Tuesday, August 22, 2017

Argentina maintains rate as core inflation still too high

     Argentina's central bank maintained its monetary policy rate at 26.25 percent, as expected, confirming its view that disinflation is continuing but core inflation remains too high.
      The Central Bank of Argentina (BCRA) has kept its rate steady since a surprise 150 basis point hike in April after inflation expectations rose.
       As in its previous policy statement from Aug. 8, the BCRA said inflation in August is expected to be lower than in July as the process of disinflation continues but core inflation is still above its targeted level.
       Last month Argentina's national statistics institute for the first time published a national consumer price index for the month of June. The new index is used by BCRA to judge compliance of prices with it target of reducing inflation to between 12 percent and 17 percent this year and 10.0 percent, plus/minus 2 percentage points in 2018.
       As expected by the central bank, general consumer prices rose by 1.7 percent in July from June due to changes in regulated prices while core inflation was up 1.8 percent.
       However, the BCRA also said the annual general inflation rate declined to 21.4 percent in July from 21.8 percent in June and the core inflation rate eased to 22.5 percent from 22.6 percent.
      Argentina's inflation rate rose to a 2017-high of 40.5 percent in April, with prices driven higher by the government's removal of energy and transport subsidies to reduce the federal deficit.

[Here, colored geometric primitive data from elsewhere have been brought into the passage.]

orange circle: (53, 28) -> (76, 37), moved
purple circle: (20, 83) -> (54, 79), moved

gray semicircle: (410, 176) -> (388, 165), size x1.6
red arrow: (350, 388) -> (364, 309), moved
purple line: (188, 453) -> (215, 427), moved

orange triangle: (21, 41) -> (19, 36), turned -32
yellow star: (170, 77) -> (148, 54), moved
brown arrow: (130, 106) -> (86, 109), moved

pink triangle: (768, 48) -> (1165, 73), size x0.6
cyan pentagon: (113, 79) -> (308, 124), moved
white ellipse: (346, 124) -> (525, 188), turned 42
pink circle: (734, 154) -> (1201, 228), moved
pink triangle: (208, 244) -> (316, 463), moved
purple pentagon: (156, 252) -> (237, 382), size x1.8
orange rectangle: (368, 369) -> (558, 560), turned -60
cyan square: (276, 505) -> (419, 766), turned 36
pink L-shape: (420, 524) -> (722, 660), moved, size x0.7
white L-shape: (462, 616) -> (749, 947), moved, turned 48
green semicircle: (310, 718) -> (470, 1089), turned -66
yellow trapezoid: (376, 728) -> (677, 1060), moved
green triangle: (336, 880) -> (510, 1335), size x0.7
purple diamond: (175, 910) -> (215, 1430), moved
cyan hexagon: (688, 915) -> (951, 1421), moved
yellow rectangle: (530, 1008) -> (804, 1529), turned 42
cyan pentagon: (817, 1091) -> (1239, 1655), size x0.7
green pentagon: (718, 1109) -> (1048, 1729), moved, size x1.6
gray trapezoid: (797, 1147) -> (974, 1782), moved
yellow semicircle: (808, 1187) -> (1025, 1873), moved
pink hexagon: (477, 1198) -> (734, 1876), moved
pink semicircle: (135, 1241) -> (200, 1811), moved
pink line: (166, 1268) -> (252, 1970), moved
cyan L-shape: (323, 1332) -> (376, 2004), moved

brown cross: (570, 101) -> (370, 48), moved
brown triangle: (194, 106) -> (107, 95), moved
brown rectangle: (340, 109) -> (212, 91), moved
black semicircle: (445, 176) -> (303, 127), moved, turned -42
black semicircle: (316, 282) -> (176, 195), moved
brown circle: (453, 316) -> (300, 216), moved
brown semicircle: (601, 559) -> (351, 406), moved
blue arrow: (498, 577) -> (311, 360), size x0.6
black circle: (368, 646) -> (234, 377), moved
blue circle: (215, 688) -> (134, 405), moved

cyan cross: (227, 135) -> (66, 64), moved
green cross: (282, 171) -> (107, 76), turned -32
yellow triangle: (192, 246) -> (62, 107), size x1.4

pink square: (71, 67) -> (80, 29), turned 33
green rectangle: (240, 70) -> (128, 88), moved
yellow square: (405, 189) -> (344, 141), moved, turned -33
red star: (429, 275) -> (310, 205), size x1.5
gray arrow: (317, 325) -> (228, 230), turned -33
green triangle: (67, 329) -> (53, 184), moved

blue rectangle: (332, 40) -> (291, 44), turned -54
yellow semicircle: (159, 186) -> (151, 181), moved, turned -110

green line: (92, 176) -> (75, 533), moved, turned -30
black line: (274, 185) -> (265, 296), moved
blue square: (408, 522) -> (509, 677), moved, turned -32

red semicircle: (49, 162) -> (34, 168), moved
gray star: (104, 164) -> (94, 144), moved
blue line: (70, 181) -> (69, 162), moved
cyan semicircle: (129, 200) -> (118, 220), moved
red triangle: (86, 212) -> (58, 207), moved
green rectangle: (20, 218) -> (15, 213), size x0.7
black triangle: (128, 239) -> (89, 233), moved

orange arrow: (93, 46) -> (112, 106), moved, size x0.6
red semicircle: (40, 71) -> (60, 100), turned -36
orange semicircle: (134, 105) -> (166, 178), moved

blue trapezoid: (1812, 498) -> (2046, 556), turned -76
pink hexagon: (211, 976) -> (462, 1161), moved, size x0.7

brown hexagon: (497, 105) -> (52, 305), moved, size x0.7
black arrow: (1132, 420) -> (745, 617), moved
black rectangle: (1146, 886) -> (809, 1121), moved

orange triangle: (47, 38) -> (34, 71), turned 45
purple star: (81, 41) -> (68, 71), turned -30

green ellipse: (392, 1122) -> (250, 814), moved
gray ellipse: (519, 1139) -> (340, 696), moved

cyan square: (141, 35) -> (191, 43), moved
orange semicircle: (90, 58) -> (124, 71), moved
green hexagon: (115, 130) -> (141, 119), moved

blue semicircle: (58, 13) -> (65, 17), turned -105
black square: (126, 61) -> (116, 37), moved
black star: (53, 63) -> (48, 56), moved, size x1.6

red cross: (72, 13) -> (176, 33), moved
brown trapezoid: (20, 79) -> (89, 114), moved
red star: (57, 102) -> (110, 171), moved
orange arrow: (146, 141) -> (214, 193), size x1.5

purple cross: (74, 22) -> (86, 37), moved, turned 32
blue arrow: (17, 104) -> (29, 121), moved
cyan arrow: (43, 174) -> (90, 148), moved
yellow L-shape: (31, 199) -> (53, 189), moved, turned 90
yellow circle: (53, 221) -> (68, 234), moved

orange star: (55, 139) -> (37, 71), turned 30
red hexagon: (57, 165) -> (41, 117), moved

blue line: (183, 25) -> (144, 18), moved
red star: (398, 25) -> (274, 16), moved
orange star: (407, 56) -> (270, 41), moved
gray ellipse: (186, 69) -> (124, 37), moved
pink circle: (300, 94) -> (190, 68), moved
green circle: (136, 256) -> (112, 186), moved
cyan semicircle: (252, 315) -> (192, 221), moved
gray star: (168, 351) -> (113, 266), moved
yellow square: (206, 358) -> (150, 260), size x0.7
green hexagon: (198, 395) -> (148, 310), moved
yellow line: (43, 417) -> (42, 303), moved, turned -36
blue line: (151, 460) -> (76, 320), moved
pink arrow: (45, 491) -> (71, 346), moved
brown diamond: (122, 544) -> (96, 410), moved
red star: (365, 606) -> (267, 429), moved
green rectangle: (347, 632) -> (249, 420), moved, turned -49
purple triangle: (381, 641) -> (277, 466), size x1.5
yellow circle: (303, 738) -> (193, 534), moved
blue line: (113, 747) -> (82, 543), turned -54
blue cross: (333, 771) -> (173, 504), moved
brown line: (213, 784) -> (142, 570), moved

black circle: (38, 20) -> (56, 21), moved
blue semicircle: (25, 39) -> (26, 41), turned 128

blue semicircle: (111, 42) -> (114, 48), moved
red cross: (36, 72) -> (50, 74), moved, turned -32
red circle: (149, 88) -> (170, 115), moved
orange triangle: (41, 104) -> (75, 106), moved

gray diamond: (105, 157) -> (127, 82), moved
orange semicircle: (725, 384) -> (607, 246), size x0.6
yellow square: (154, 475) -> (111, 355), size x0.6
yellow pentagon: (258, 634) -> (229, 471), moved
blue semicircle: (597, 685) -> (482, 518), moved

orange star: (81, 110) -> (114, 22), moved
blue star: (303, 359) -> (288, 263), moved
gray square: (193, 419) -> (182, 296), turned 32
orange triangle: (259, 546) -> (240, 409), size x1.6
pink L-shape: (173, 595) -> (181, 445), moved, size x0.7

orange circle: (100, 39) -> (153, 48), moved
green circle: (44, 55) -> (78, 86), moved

     Argentina's peso has been firming in the last week after falling from May to early August. Today the peso was trading at 17.2 to the U.S. dollar today, down 7.8 percent this year.
      The country's president, Mauricio Marcri, let the peso float shortly after taking office in December 2015, removing many of the controls that previous governments had used to prop up the currency and protect foreign reserves.